Categorical variables (measured in groups/categories)
Nominal - values used to represent categories, but no order (e.g. eye color, icecream flavor)
Ordinal - values have an order/ hierarchy, but we don’t know how big the difference bet. the things is (e.g. shirt sizes)
Continuous variables (measures on a continuous scale)
Interval - equal differences in values = equal difference in property, but 0 does not indicate abscence of property (e.g.
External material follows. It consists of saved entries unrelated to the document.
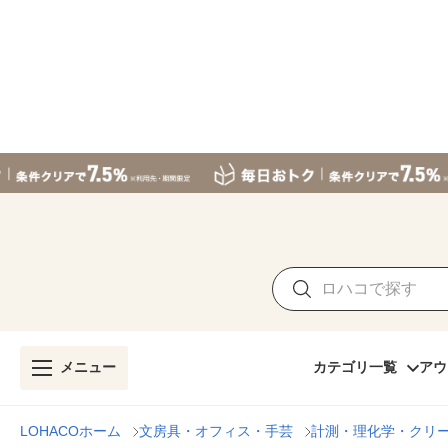
メニュー
カテゴリ一覧
アウ
LOHACOホーム
文房具・オフィス・手芸
計測・理化学・クリ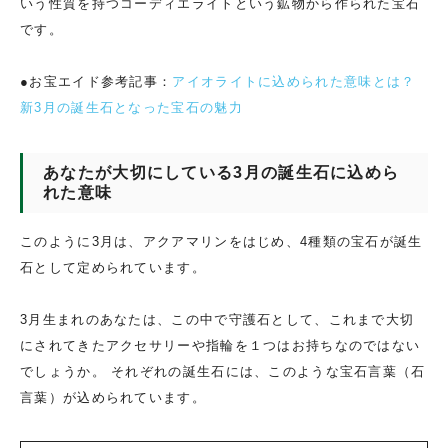
いう性質を持つコーディエライトという鉱物から作られた宝石
です。
●お宝エイド参考記事：
アイオライトに込められた意味とは？
新3月の誕生石となった宝石の魅力
あなたが大切にしている3月の誕生石に込めら
れた意味
このように3月は、アクアマリンをはじめ、4種類の宝石が誕生
石として定められています。
3月生まれのあなたは、この中で守護石として、これまで大切
にされてきたアクセサリーや指輪を１つはお持ちなのではない
でしょうか。 それぞれの誕生石には、このような宝石言葉（石
言葉）が込められています。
IQ test - 0 does not mean no intelligence)
Ratio - like interval, but has an absolute 0 and measurements can be compared by calculating ratios (e.g. height)
graphs
numerical values describing specific features - descriptive stats
Bar charts - nominal level measurement
Proportion/percentages
absolute frequency (count) = no. of times a value is observed
relative frequency (percentage) = no. of times value is observed, as a percentage (aka relative to total number of observations)
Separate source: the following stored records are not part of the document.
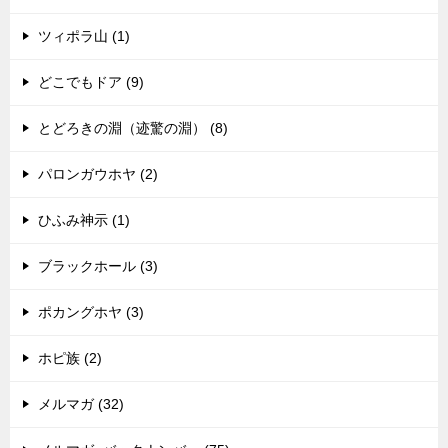
ツィポラ山 (1)
どこでもドア (9)
とどろきの淵（迹驚の淵） (8)
パロンガウホヤ (2)
ひふみ神示 (1)
ブラックホール (3)
ポカングホヤ (3)
ホピ族 (2)
メルマガ (32)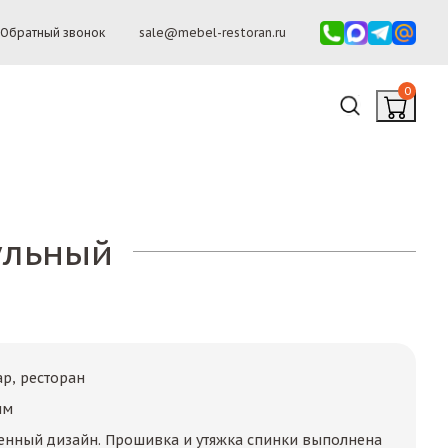
Обратный звонок
sale@mebel-restoran.ru
0
ульный
ар, ресторан
мм
енный дизайн. Прошивка и утяжка спинки выполнена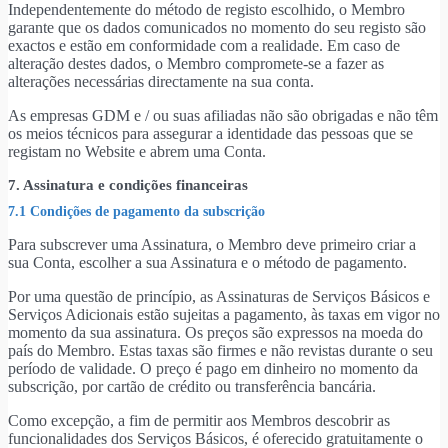
Independentemente do método de registo escolhido, o Membro
garante que os dados comunicados no momento do seu registo são
exactos e estão em conformidade com a realidade. Em caso de
alteração destes dados, o Membro compromete-se a fazer as
alterações necessárias directamente na sua conta.
As empresas GDM e / ou suas afiliadas não são obrigadas e não têm
os meios técnicos para assegurar a identidade das pessoas que se
registam no Website e abrem uma Conta.
7. Assinatura e condições financeiras
7.1 Condições de pagamento da subscrição
Para subscrever uma Assinatura, o Membro deve primeiro criar a
sua Conta, escolher a sua Assinatura e o método de pagamento.
Por uma questão de princípio, as Assinaturas de Serviços Básicos e
Serviços Adicionais estão sujeitas a pagamento, às taxas em vigor no
momento da sua assinatura. Os preços são expressos na moeda do
país do Membro. Estas taxas são firmes e não revistas durante o seu
período de validade. O preço é pago em dinheiro no momento da
subscrição, por cartão de crédito ou transferência bancária.
Como excepção, a fim de permitir aos Membros descobrir as
funcionalidades dos Serviços Básicos, é oferecido gratuitamente o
valid frequency = relative frequency compared to people who gave a valid answer
cumulative frequency = add relative frequencies of a group to percentages of prev group
Mode = the value that occurs the most (only for categorical data)
Histogram - interval/ratio
Mean = sum of values divided by no. of values (only for interval/ratio data)
Measure of center = the point around which most data is concentrated (e.g mean, mode, median)
Spread = how much data values differ from each other, and for how much data values differ from the measure of centre (big spread = data varies more)
Measure of spread: range, mean absolute deviation, variance, standard deviation
Variance = the mean squared deviation of values, with respect to the mean (flaw: unit of variance is dif. from unit of variable, so it’s harder to interpret) (small variance = small spread)
Standard deviation (sigma σ) = square root of variance = measure of spread around the mean (perk: more emphasis to extreme)
do Sum of Squares: calculate the mean, for every score subtract the mean (these are deviations), square all the deviations, add all these squared deviations to get Sum of Squares
find variance: σ2 = SS devided by n
find root to get st. dev.: σ =square root of variance
Box plot - interval/ratio
Median = order values low to high, count how many they are, divide by 2 and round up, count from beginning to that value // if even no. of values, take mean of middle 2 values
Range = maximum value - minimum value
Quartiles - order values, find median (Q2), find medians of those halves (Q1, Q3)// for even, medians will be means of values
Interquartile range (IQR) = middle 50% of data bet. Q1 and Q3
Outlier - can heavily influence mean and standard dev., but median stays the same
Nested bar chart - for nominal data
Proportions & conditional proportions
Side-by-side boxplots - nominal + interval/ratio
Median & IQR
Scatter plot - interval/ratio
[-1, +1] - sign shows direction of linear relationship, magnitude shows strength (closer to 1 = strong rel)
!! no correlation =/= no relation + careful w. outliers